High efficacy of bismuth subcitrate for Helicobacter pylori eradication in pangastritis

作者:Severi C*; Abdullahi M; Tari R; Vannella L; Marcheggiano A; Capoccia D; Leonetti F; O**orn J; Annibale B
来源:Digestive and Liver Disease, 2009, 41(8): 555-558.
DOI:10.1016/j.dld.2008.11.009

摘要

Background: The influence of gastritis patterns in Helicobacter pylon eradication rates has been poorly investigated. Aims: To compare the efficacy of bismuth or proton pump inhibitors triple therapy for H. pylori eradication in pangastritis.

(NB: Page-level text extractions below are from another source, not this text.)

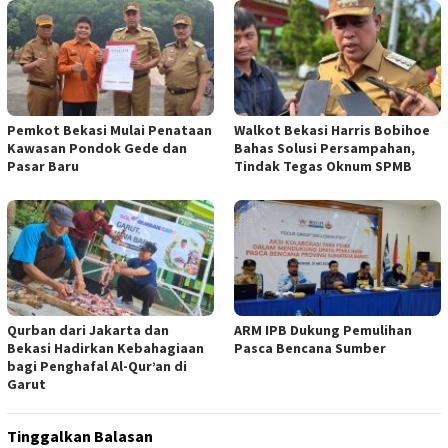
Pemkot Bekasi Mulai Penataan
Walkot Bekasi Harris Bobihoe
Kawasan Pondok Gede dan
Bahas Solusi Persampahan,
Pasar Baru
Tindak Tegas Oknum SPMB
Qurban dari Jakarta dan
ARM IPB Dukung Pemulihan
Bekasi Hadirkan Kebahagiaan
Pasca Bencana Sumber
bagi Penghafal Al-Qur’an di
Garut
Tinggalkan Balasan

Patients and methods: One hundred and eight patients with pangastritis were assigned to either lansoprazole 30 mg once a day (n = 54) or bismuth 240 mg bis in die (n = 54) for 14 days combined, for the first week, with amoxicillin 1 g plus metronidazole 250 mg tris in die. Eradication was confirmed by (13)C-urea breath test. Results: With bismuth, successful eradication was observed in 75.9% (41/54) in the intention-to-treat analysis and 78.8% (41/52) in the per-protocol analysis. With lansoprazole, the eradication rates were respectively 46.3% (25/54) and 51.0% (25/49). Bismuth had a significant higher efficacy according to both intention-to-treat analysis (p = 0.0029) and per-protocol analysis (p = 0.0038) with OR of 3.66 (95% CI: 1.61-8.32) and 3.58 (95% CI: 1.50-8.54) respectively. At regression analysis, the only independent variable affecting eradication was the type of regimen (p = 0.026) with an OR of 3.31 (95% CI: 1.16-9.44). Conclusions: In pangastritis patients, bismuth is more effective than PPI in first-line eradication. For improving the overall eradication rates, an evaluation of gastritis extent might need to be considered.